Please repeat, from the entries that follow, the lines from the one containing "Para onde viajar em janeiro" through the one containing "و انتهای مقال" exactly, adding nothing.
▼▼▼
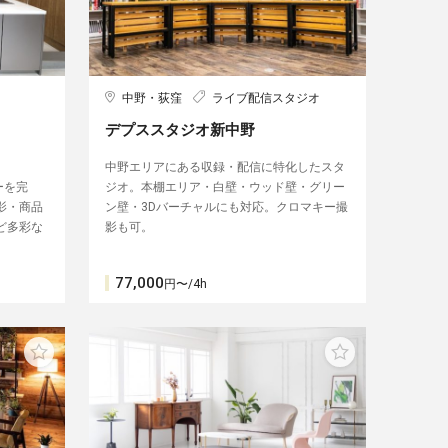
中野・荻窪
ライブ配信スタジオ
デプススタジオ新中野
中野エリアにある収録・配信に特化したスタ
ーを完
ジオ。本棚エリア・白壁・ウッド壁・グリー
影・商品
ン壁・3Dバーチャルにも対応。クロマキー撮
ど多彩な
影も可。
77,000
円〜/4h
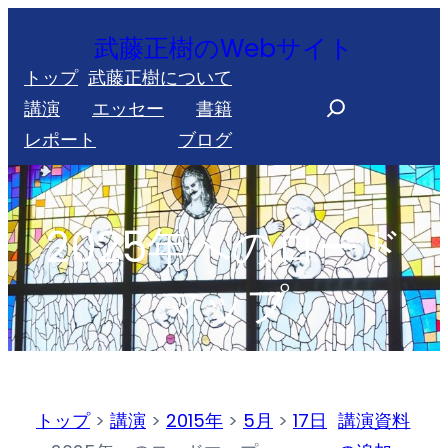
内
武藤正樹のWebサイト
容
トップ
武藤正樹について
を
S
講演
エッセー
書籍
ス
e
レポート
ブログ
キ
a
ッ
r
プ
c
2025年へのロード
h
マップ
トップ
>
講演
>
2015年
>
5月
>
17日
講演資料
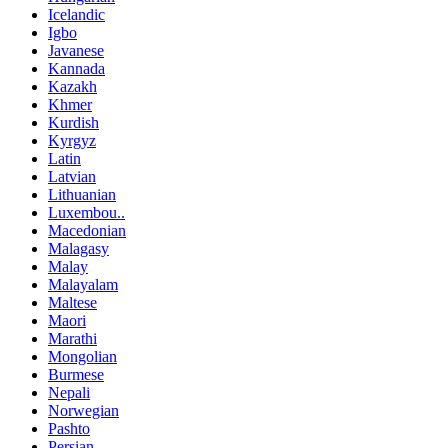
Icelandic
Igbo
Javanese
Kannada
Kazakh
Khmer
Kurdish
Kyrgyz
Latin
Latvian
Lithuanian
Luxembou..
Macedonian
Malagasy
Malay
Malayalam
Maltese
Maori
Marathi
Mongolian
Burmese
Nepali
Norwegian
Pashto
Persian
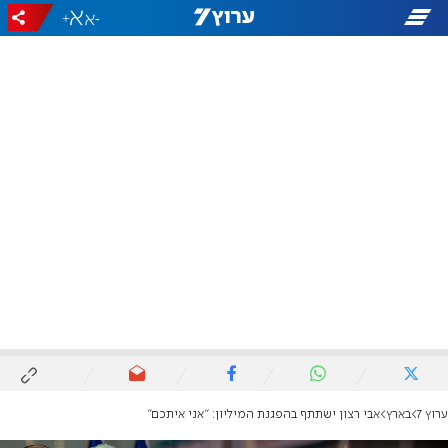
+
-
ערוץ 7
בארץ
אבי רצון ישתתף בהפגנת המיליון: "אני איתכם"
▲▲▲
▼▼▼
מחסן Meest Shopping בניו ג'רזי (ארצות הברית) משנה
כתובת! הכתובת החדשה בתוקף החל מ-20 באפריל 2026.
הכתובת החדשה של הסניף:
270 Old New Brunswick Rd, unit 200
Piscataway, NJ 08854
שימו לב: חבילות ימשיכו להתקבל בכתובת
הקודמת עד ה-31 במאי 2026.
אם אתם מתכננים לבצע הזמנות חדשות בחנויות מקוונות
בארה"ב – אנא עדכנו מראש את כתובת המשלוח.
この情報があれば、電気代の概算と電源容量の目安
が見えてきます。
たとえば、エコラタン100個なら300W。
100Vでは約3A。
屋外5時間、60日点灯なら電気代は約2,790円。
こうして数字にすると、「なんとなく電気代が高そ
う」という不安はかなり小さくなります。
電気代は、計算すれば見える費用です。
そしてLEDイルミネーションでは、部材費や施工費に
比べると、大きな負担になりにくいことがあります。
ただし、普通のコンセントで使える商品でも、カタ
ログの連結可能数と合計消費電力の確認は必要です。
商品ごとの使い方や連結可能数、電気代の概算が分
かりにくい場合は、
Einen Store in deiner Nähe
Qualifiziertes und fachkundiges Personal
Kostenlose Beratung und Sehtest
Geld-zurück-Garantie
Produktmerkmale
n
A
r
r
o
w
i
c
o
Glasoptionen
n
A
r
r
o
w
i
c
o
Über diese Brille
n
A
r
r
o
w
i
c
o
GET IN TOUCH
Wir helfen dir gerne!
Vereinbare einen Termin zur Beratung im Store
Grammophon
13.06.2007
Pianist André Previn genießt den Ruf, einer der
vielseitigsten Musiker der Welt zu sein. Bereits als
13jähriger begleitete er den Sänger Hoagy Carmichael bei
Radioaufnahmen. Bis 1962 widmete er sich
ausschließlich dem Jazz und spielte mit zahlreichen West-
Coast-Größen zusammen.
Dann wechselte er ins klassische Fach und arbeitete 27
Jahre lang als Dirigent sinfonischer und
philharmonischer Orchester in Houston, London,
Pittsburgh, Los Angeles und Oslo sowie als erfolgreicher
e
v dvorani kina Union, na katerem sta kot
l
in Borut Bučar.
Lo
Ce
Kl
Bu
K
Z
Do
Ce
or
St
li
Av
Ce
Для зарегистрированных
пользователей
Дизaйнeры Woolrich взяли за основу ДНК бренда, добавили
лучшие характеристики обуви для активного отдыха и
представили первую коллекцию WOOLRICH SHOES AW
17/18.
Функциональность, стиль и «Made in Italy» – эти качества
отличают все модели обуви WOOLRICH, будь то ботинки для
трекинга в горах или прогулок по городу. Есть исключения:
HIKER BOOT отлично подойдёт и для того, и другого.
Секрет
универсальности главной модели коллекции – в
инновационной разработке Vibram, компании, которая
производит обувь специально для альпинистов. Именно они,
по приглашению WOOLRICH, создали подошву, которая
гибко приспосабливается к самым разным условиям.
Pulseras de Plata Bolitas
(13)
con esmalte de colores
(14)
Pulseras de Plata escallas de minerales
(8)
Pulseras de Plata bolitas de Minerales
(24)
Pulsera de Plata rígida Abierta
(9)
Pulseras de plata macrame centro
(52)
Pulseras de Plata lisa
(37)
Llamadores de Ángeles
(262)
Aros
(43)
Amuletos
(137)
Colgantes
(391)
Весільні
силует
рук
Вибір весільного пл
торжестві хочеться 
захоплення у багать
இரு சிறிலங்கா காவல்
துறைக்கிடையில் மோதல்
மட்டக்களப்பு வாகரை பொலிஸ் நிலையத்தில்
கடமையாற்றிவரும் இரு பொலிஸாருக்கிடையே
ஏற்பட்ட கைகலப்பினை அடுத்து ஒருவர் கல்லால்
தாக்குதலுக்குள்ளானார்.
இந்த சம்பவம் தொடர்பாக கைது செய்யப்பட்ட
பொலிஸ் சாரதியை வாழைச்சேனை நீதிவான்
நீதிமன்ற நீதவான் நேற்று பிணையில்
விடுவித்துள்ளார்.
▲▲▲
▼▼▼
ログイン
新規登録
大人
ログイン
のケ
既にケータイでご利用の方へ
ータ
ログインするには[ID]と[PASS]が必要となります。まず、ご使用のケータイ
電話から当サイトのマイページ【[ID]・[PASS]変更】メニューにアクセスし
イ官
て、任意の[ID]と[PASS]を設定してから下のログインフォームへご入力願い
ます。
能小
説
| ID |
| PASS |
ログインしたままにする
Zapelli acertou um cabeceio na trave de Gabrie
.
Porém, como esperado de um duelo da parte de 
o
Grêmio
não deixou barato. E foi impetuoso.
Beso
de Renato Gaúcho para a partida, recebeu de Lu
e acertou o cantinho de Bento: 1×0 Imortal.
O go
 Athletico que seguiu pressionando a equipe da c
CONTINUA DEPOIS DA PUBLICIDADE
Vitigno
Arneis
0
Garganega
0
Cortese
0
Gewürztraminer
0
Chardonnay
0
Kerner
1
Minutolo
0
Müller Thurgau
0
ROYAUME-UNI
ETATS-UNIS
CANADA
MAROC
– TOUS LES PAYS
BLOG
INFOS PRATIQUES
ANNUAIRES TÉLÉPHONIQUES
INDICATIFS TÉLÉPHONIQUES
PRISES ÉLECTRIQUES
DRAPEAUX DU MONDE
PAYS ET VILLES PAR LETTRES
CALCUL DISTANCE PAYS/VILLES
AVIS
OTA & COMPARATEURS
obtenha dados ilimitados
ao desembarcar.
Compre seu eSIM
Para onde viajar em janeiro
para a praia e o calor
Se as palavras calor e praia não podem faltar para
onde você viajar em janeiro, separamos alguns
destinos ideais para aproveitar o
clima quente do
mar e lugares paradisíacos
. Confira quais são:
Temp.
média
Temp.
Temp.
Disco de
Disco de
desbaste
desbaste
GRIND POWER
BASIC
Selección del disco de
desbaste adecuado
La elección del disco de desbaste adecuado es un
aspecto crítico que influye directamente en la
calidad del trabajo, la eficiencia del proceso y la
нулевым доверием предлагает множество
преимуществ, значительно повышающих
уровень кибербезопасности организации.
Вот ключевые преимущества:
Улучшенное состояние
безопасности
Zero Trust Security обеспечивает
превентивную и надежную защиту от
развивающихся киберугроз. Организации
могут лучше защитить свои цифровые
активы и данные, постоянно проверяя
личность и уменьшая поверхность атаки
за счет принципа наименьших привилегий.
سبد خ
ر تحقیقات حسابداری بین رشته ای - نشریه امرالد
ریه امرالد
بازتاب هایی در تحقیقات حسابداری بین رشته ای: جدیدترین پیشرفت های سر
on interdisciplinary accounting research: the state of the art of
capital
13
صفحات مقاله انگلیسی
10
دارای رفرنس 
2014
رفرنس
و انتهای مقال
▲▲▲
• Exercise output:
Para onde viajar em janeiro
para a praia e o calor
Se as palavras calor e praia não podem faltar para
onde você viajar em janeiro, separamos alguns
destinos ideais para aproveitar o
clima quente do
mar e lugares paradisíacos
. Confira quais são:
Temp.
média
Temp.
Temp.
Disco de
Disco de
desbaste
desbaste
GRIND POWER
BASIC
Selección del disco de
desbaste adecuado
La elección del disco de desbaste adecuado es un
aspecto crítico que influye directamente en la
calidad del trabajo, la eficiencia del proceso y la
нулевым доверием предлагает множество
преимуществ, значительно повышающих
уровень кибербезопасности организации.
Вот ключевые преимущества:
Улучшенное состояние
безопасности
Zero Trust Security обеспечивает
превентивную и надежную защиту от
развивающихся киберугроз. Организации
могут лучше защитить свои цифровые
активы и данные, постоянно проверяя
личность и уменьшая поверхность атаки
за счет принципа наименьших привилегий.
سبد خ
ر تحقیقات حسابداری بین رشته ای - نشریه امرالد
ریه امرالد
بازتاب هایی در تحقیقات حسابداری بین رشته ای: جدیدترین پیشرفت های سر
on interdisciplinary accounting research: the state of the art of
capital
13
صفحات مقاله انگلیسی
10
دارای رفرنس 
2014
رفرنس
و انتهای مقال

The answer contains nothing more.